Go through the data and copy every line in which "Viberi" appears.

┌──

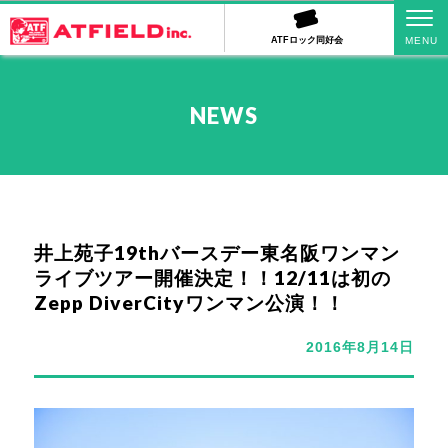
ATFロック同好会
NEWS
井上苑子19thバースデー東名阪ワンマン
ライブツアー開催決定！！12/11は初の
Zepp DiverCityワンマン公演！！
2016年8月14日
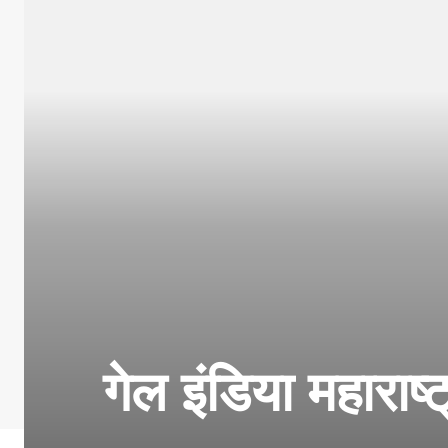
गेल इंडिया महाराष्ट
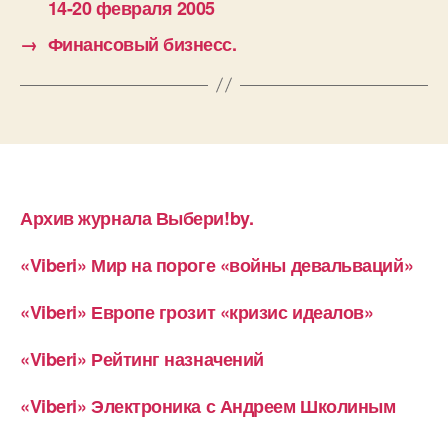
14-20 февраля 2005
→
Финансовый бизнесс.
Архив журнала Выбери!by.
«Viberi» Мир на пороге «войны девальваций»
«Viberi» Европе грозит «кризис идеалов»
«Viberi» Рейтинг назначений
«Viberi» Электроника с Андреем Школиным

└──

Task output:
«Viberi» Мир на пороге «войны девальваций»
«Viberi» Европе грозит «кризис идеалов»
«Viberi» Рейтинг назначений
«Viberi» Электроника с Андреем Школиным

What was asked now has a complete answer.